To be considered as attending, students must actively participate to the hands-on and to the discussion classes. Specifically students must contribute to their group's assignment, and must participate to the instant polls and test run during the discussion classes.
The in-class participation, the quality of the discussion, and the considerations supporting the answers given at tests and polls will be evaluated and will count for 9 points (the 30%) of the final grade.
In addition attending students will be evaluated through a theoretical exam (counting for 12 points - the 40% - of the final grade) and a practical exam (counting for 9 points - the 30% of the final grade). For a description of these exams, please refer to the assessment methods for not attending students.
For not attending students the exam consists of two parts:
- A theoretical exam (40%).
- A practical exam (60%).
- The practical exam (denoted as S - scritto - on the Bocconi website) is an in-class (lab) computer assignment. It consists of the analysis of a dataset using the techniques illustrated during the course, and on the interpretation of the obtained results. Students must write their own computer programs from scratch. The exam is closed-book and closed-notes but the students can consult documents illustrating the commands needed to obtain different output.
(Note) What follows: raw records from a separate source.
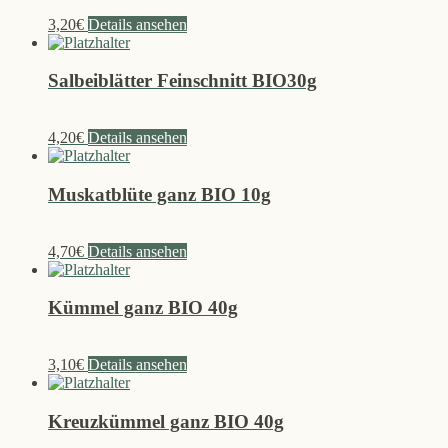
3,20
€
Details ansehen
Salbeiblätter Feinschnitt BIO30g
4,20
€
Details ansehen
Muskatblüte ganz BIO 10g
4,70
€
Details ansehen
Kümmel ganz BIO 40g
3,10
€
Details ansehen
Kreuzkümmel ganz BIO 40g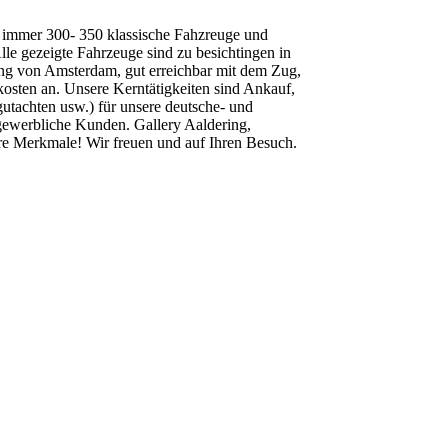
nd immer 300- 350 klassische Fahzreuge und
le gezeigte Fahrzeuge sind zu besichtingen in
ng von Amsterdam, gut erreichbar mit dem Zug,
kosten an. Unsere Kerntätigkeiten sind Ankauf,
tachten usw.) für unsere deutsche- und
gewerbliche Kunden. Gallery Aaldering,
e Merkmale! Wir freuen und auf Ihren Besuch.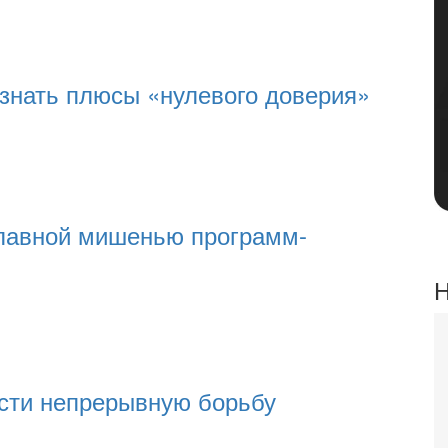
знать плюсы «нулевого доверия»
главной мишенью программ-
Н
сти непрерывную борьбу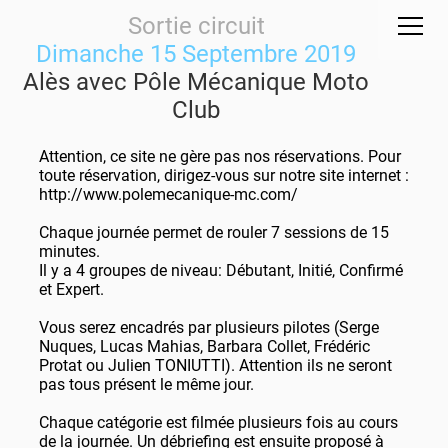
Sortie circuit
Dimanche 15 Septembre 2019
Alès avec Pôle Mécanique Moto
Club
Attention, ce site ne gère pas nos réservations. Pour
toute réservation, dirigez-vous sur notre site internet :
http://www.polemecanique-mc.com/
Chaque journée permet de rouler 7 sessions de 15
minutes.
Il y a 4 groupes de niveau: Débutant, Initié, Confirmé
et Expert.
Vous serez encadrés par plusieurs pilotes (Serge
Nuques, Lucas Mahias, Barbara Collet, Frédéric
Protat ou Julien TONIUTTI). Attention ils ne seront
pas tous présent le même jour.
Chaque catégorie est filmée plusieurs fois au cours
de la journée. Un débriefing est ensuite proposé à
- The theoretical exam (denoted as O - orale - on the Bocconi website) is an (open-answers and close-answers) online exam. It aims at assessing the knowledge on the techniques introduced in the course, also with respect to the quantities that can be obtained using a software. The exam includes some “paper-and-pencil” derivation questions, as well as questions about results obtained applying the illustrated techniques to specific datasets. The latter questions do not test the knowledge of the software, but do require an understanding of typical output. The exam is closed-book and closed-notes, but students need to use a simple calculator to answer some questions.
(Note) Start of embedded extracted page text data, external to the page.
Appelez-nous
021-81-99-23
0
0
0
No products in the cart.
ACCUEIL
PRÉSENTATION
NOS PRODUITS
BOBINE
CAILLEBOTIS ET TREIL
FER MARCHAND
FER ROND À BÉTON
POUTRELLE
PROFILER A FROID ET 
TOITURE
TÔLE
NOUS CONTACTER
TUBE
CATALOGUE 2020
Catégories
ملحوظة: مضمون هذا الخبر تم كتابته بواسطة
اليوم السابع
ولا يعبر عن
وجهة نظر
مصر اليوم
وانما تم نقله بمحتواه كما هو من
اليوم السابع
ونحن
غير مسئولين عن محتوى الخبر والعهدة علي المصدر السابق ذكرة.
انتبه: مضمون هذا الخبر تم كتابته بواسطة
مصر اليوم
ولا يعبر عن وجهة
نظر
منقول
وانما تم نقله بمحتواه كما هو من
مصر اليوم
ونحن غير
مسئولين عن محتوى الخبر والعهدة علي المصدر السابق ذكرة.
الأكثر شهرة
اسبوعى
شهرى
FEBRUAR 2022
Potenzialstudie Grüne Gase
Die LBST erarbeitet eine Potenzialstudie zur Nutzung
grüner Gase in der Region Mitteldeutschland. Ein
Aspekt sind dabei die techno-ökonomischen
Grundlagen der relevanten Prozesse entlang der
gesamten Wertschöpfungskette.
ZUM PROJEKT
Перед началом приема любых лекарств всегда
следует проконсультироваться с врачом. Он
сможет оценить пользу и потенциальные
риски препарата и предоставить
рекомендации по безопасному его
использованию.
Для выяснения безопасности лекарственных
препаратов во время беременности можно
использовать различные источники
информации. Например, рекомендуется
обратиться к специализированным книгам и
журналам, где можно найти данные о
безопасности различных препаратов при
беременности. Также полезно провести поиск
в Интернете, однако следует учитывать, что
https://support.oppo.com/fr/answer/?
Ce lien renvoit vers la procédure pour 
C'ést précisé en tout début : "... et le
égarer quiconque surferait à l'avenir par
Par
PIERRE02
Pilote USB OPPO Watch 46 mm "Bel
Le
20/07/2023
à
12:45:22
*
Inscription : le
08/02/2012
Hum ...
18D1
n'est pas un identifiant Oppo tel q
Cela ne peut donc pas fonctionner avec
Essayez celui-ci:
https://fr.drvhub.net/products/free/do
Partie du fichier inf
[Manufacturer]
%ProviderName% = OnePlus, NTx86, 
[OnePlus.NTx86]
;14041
For both attending and not attending students the theoretical exam can be split into two partial exams. The first partial will cover Principal components analysis (and will count for 4 points). The second Partial will cover Factor Analysis and Cluster Analysis
Slides of the theoretical lessons are uploaded on the Bboard. These notes are complete and cover the whole program. For more detailed discussions of the topics, students can refer to:
- R.A. JOHNSON, D.W. WICHERN, Applied Multivariate Statistical Analysis, Prentice Hall, 2002, 5th ed or subsequent editions OR
- J. LATTIN, J.D. CARROLL, P.E. GREEN, Analyzing Multivariate Data, Thomson, 2003.